Why did five dogs have to die in order for signs to be put up? The answer lies in a second, larger question: Who is responsible for the welfare of domestic animals?

It isn't public health, according to Whitener.

"What we have here is a veterinary health threat rather than a [human] public health threat," he said. "The nature of blue-green algae is to lay up on the shore with a bad smell and a pond-scum appearance." Because of how distasteful the stuff looks and smells, humans are not likely to ingest it.

The only reason Whitener suggested posting signs was because of the severity of the situation. "We're not dealing with an issue that would typically be public health. We were so taken aback by the nature of this that we decided to break from our normal profile and at least put up signs."

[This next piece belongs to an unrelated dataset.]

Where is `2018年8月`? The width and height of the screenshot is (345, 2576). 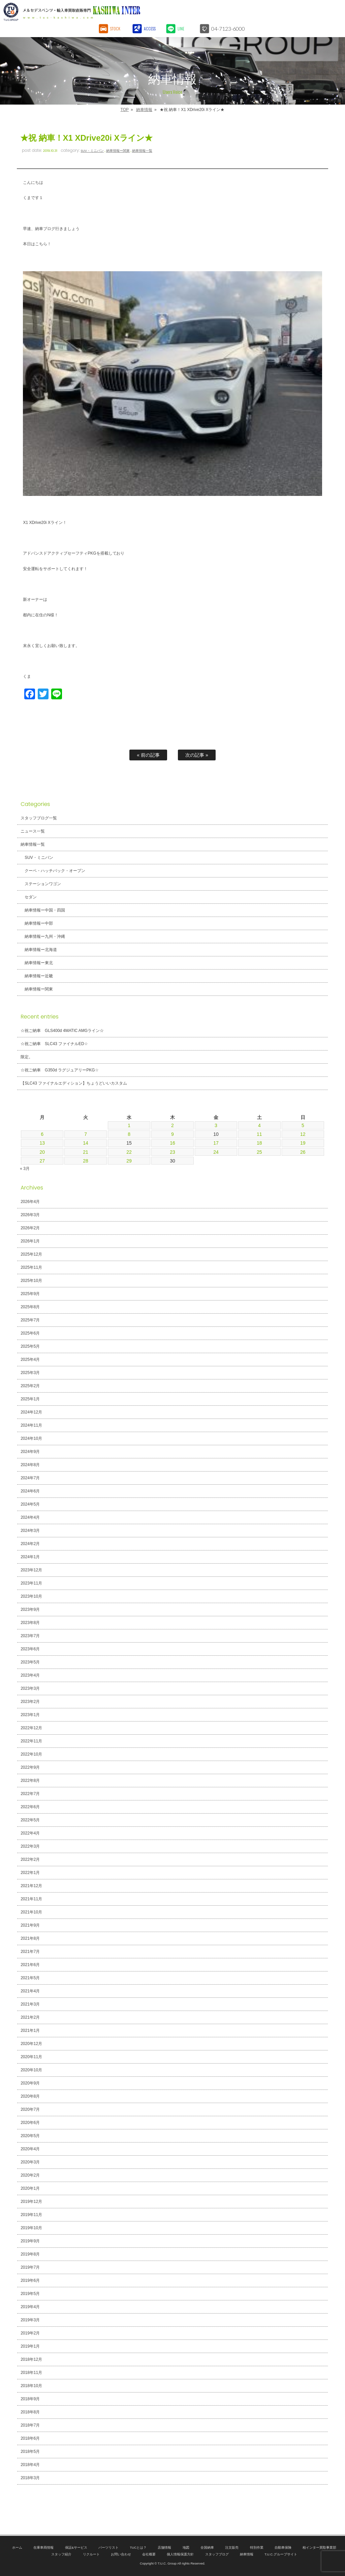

Pete Peterson, a state veterinarian charged with monitoring livestock diseases, told the Journal in an interview in Arcata last week, "Blue-green algae is a grey area of public safety." He didn't initially get involved because no livestock was affected. It was frustrating for him, he said, because as the summer turned into autumn, he was hearing from more private small-animal veterinarians that something was very wrong.

"We had what we call a cluster -- an unusual pattern or number of deaths," Peterson said. Trained to spot clusters in livestock, Peterson knew one when he saw it with the dogs. "Same locale, same circumstances, same history, same clinical pathology."

"Once you have a cluster, it's an indication something is legitimately there."

But it didn't matter -- there was no livestock involved. Peterson may have been concerned, but he wasn't responsible to do something.

"I hope [the state] would have someone to take care of concerns like this," said Jeri Oliphant, the veterinarian who treated Ernest. "If there is a toxin making pets ill, especially deathly ill, then someone should take responsibility for that.

"Was this a collapse of the system? I don't think so. They don't have a system."